Perhaps surprisingly — given the negative narratives — global research by Gallup found about 80 percent of people enjoy their work. And a survey by LiveCareer found 87 percent of respondents believe their work is an important part of their life. In addition, 88% said their work is meaningful and they like their job. Fully 85 percent were satisfied with their work and 88 percent felt it had value for its own sake.

Work and life have spillover effects. When you’re happy at work, you tend to experience greater happiness outside of the workplace. The opposite is also true, when you’re more satisfied outside of work, you tend to perceive greater happiness within the workplace as well. So it’s worth focusing on healthy conditions for both work and life—and the important roles of each.


Work and identity

Work arose as a source of identity during the industrial revolution. Prior to that period, people shaped their meaning around agrarian lives. They harvested fields, churned butter or tended animals with family and neighbors. But with the advent of the industrial revolution, people moved to cities and spent increasing time with co-workers. People began to form their identities from their vocation—a baker among bakers or a farrier among farriers.

Today, work is a critical source of connection and meaning, and its role in linking us with others is expanding. Superficial interactions are correlated with happiness (as are deeper relationships, of course), but the conveniences of ordering coffee with the app or receiving deliveries on our doorsteps are reducing our most rudimentary interactions with others. Within this context, work is becoming an increasingly important place to share, learn and relate with others.



So should work be a critical part of your identity? Is it healthy if it is? Consider the concepts of centrality, dimensionality and alignment.

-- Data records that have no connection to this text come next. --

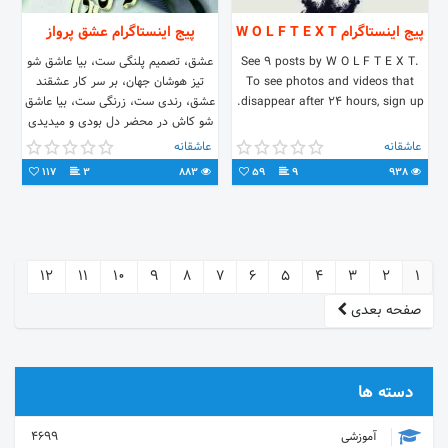
پیج اینستاگرام W O L F T E X T
پیج اینستاگرام عشق پرواز
See 9 posts by W O L F T E X T.
عشق، تصمیم پلنگی ست، بیا عاشق شو
To see photos and videos that
تیز هوشان جهان، بر سر کار عشقند
disappear after 24 hours, sign up.
عشق، رندی ست، زرنگی ست، بیا عاشق
شو کاش در محضر دل بودی و میدیدی
تو #آغوشم_باش#
عاشقانه
عاشقانه
117
3
883
59
9
938
12
11
10
9
8
7
6
5
4
3
2
1
صفحه بعدی
دسته ها
آموزشی
4699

It is valid that work can be central to your identity. You think of yourself as a lawyer, a designer or a researcher. These can be healthy ways to understand yourself, and they are linked with purpose—how you understand the why of your contribution. But beware a situation where work becomes absolute. When your career helps define you in addition to your other roles in life—as a volunteer, a parent, a partner or a friend—great. But if work starts to overshadow everything else, it’s time to reassess and likely pull back on the extent to which work is defining your life.

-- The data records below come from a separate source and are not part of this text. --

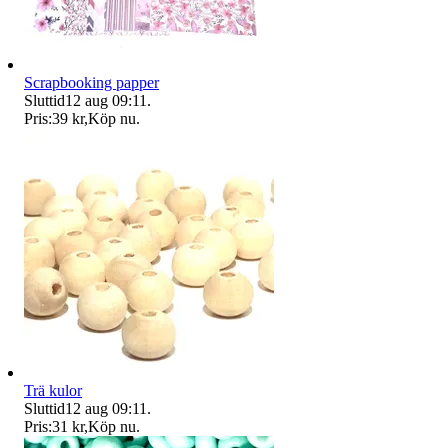
Scrapbooking papper
Sluttid
12 aug 09:11
.
Pris:
39 kr
,
Köp nu
.
Trä kulor
Sluttid
12 aug 09:11
.
Pris:
31 kr
,
Köp nu
.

Also consider alignment. When your work is aligned with your values, you’ll tend to feel a positive sense of identity associated with it. You significantly value learning, intellect and education and your role on the faculty at a university is well-aligned with this value. But if you’re philosophically opposed to fossil fuels and advocate for a departure from traditional energy sources at the same time you’re working at an oil and gas company, you may struggle. Happiness is driven by greater alignment between what you love to do and what you have to do—and it is also significantly influenced by the extent to which your values are reinforced in the time you spend working.

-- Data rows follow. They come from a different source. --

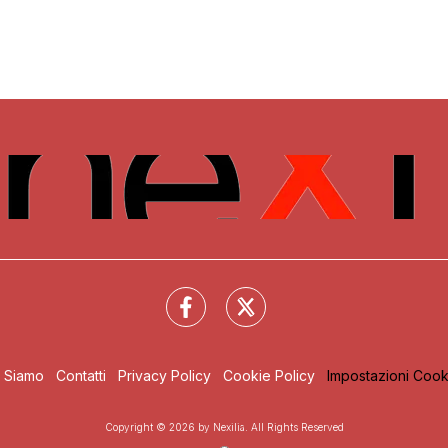
i Siamo
Contatti
Privacy Policy
Cookie Policy
Impostazioni Cook
Copyright © 2026 by Nexilia. All Rights Reserved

Dimensionality is another aspect to consider in your identity. When you have more sources of meaning in your life, and when they are diverse but related to each other, you’ll tend to experience the greatest happiness. For example, you may work at an art gallery, and you enjoy doing pottery with your best friend in your spare time. You also love hiking with your family on the weekends and nature is a primary source of inspiration in your creative pursuits in pottery as well as the choices you make toward more nature-inspired art at the gallery. The variety of activities you enjoy, linked by your passions help you feel more satisfied. You can achieve dimensionality by reflecting on what you value and taking steps to spend time doing what you love—and when you can create the conditions for aspects of your life to reinforce each other, it is especially powerful.

The disruption of work in the last few years creates a significant opportunity to re-consider and reimagine the experience of work—and also its meaning. Consider your roles both in terms of your work and your personal life—and embrace work as an important and healthy part of a fulfilled experience.